§ Problem details
Copy exactly the lines of the records below, and only those lines, beginning with the line that contains "OBOP przeprowadzonego dla" and ending with the line that contains "MOVILIZARON CONTRA LAS".

═════ Supplied material

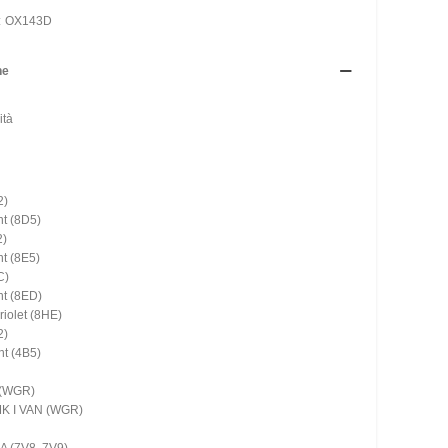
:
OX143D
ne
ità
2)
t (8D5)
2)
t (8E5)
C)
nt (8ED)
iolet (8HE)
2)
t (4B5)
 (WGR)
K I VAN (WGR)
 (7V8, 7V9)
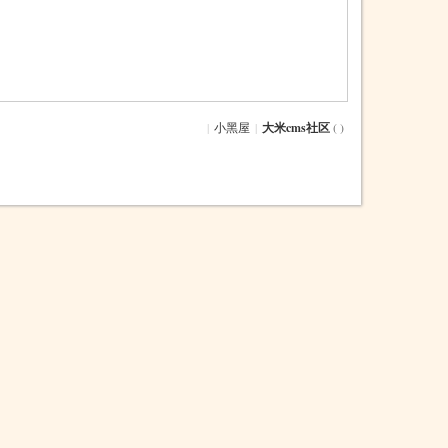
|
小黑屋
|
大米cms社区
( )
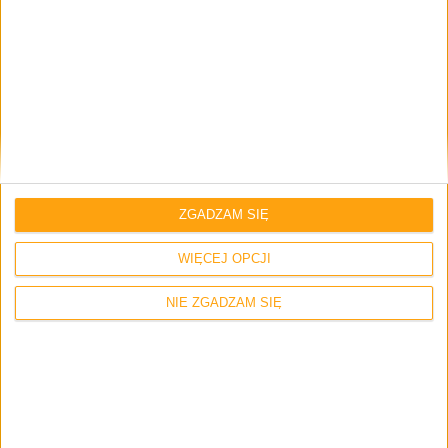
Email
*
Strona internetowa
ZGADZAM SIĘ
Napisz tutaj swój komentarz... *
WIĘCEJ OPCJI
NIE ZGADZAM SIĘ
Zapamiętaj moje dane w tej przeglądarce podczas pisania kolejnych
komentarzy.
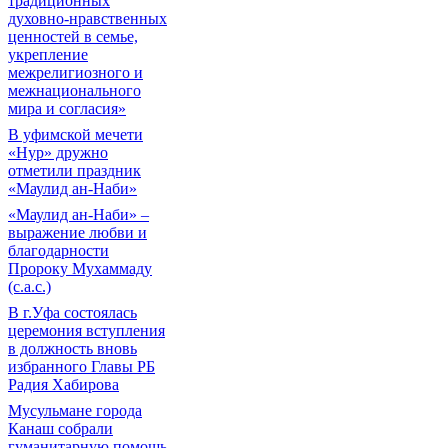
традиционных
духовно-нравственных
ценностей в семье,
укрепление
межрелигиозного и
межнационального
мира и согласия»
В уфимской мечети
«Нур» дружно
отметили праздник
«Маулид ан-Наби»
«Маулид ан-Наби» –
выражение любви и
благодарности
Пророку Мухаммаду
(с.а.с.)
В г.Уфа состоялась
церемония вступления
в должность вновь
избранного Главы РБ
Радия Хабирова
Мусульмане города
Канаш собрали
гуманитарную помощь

══════════
═════ Supplied material

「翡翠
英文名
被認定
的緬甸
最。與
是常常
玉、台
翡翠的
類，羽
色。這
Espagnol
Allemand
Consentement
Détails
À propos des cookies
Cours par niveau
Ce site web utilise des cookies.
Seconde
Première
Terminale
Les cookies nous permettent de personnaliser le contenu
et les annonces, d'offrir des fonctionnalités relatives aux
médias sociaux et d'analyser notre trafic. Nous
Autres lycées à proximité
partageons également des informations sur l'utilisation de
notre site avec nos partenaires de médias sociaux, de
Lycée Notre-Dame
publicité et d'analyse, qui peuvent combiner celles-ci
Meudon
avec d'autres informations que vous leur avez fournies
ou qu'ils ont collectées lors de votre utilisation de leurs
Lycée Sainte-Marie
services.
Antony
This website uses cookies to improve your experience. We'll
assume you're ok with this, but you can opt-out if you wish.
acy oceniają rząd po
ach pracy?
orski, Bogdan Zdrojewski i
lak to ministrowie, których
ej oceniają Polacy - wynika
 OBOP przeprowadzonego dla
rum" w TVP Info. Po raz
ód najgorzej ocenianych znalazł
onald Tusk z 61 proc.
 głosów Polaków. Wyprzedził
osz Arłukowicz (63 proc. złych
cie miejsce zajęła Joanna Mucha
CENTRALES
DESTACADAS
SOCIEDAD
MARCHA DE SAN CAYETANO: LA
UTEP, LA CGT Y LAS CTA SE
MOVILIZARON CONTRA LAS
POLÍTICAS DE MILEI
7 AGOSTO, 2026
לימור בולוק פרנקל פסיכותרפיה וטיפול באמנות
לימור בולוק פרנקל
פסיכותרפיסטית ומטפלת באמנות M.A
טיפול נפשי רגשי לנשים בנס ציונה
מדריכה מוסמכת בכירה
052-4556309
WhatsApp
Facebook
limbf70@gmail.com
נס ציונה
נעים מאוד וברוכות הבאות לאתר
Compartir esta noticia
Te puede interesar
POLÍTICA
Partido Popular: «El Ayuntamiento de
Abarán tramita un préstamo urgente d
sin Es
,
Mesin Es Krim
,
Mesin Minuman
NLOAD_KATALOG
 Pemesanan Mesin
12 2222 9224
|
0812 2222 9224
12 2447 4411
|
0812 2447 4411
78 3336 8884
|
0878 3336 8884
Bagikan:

══════════
═════ Supplied material

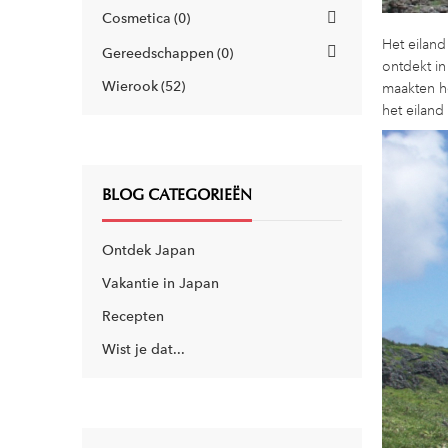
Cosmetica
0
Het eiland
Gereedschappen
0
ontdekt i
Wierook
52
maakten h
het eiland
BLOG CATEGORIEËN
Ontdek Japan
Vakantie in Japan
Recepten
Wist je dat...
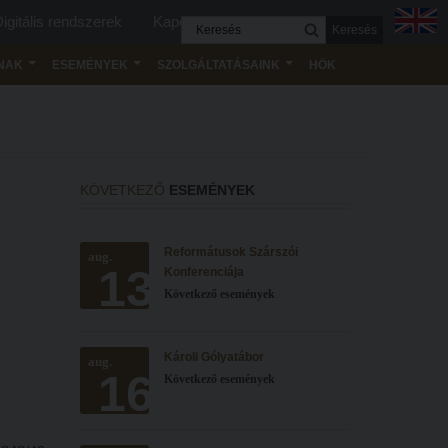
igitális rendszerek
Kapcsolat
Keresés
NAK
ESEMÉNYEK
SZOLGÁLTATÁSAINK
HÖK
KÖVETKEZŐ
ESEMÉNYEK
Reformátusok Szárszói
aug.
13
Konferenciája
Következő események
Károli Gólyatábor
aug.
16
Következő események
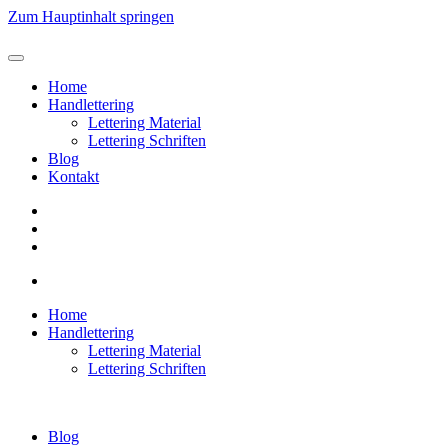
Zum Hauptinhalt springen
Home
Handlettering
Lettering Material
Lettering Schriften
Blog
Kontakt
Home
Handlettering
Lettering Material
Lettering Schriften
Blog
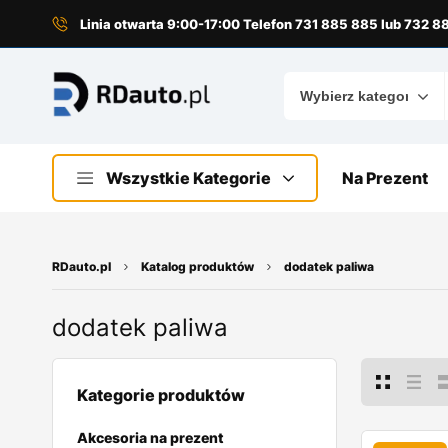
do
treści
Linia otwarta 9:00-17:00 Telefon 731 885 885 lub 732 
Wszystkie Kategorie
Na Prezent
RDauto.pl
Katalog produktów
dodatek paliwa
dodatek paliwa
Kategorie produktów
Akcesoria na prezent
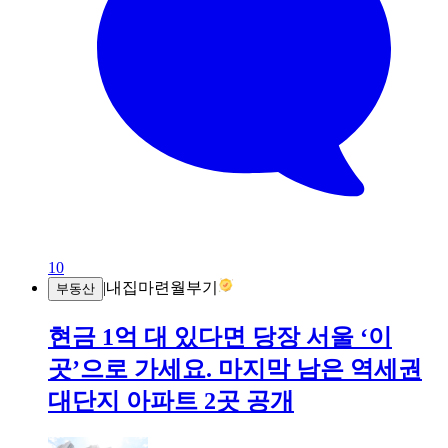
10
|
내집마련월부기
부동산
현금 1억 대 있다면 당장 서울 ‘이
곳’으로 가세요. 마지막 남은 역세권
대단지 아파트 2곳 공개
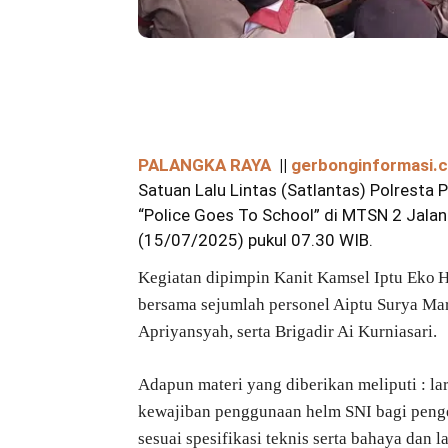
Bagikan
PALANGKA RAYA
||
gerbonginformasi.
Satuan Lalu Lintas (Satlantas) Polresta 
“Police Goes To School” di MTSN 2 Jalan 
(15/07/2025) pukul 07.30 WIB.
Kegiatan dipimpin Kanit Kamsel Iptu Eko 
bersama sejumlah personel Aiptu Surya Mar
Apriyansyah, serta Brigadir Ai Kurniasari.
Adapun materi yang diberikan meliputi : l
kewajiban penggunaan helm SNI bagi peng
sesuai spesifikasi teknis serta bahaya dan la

══════════

§ Written response
 OBOP przeprowadzonego dla
rum" w TVP Info. Po raz
ód najgorzej ocenianych znalazł
onald Tusk z 61 proc.
 głosów Polaków. Wyprzedził
osz Arłukowicz (63 proc. złych
cie miejsce zajęła Joanna Mucha
CENTRALES
DESTACADAS
SOCIEDAD
MARCHA DE SAN CAYETANO: LA
UTEP, LA CGT Y LAS CTA SE
MOVILIZARON CONTRA LAS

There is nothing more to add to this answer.